Man bench pressing 315 pounds dies after barbell slips

Image result for bench press form
Don't bench without spotters.
I always tell my students that while bench press is a relatively simple lift to master, it is the most dangerous lift in the weight room. Your body is between a hard bench and a barbell held over your face and neck. A slip is disastrous. These types of fatalities are reported every couple of years or so.
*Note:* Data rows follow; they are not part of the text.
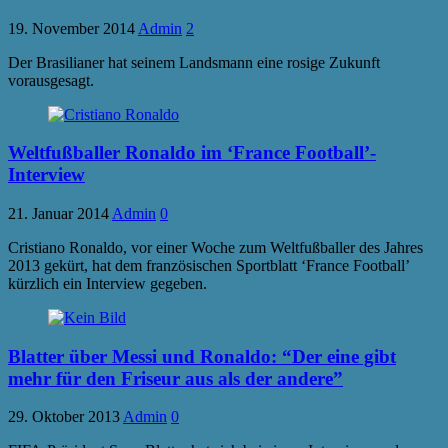
19. November 2014
Admin
2
Der Brasilianer hat seinem Landsmann eine rosige Zukunft
vorausgesagt.
Weltfußballer Ronaldo im ‘France Football’-
Interview
21. Januar 2014
Admin
0
Cristiano Ronaldo, vor einer Woche zum Weltfußballer des Jahres
2013 gekürt, hat dem französischen Sportblatt ‘France Football’
kürzlich ein Interview gegeben.
Blatter über Messi und Ronaldo: “Der eine gibt
mehr für den Friseur aus als der andere”
29. Oktober 2013
Admin
0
I always tell my students to use spotters, collars, and a full grip on the bar.

DES MOINES — An Iowa State University student died earlier this week after a weightlifting accident at a gym in Ankeny, Iowa.

Kyle Thomson, 22, died Monday after a barbell he was lifting slipped from his hands and fell on his neck at Elite Edge Transformation Center. He was bench pressing 315 pounds at the time.

Thomson was taken to a Des Moines hospital, where he died, said Ankeny Fire Chief James Clack.

A statement from the gym said Thomson was lifting with a spotter.

A former co-worker of Thomson's said he will always remember Thomson's "light-up-the-room smile."

"Whenever he came around, it'd light you up because he always had a smile on his face," said Stephen Smith, who worked with Thomson at Lowe's in Ames. "He's just a very charismatic guy."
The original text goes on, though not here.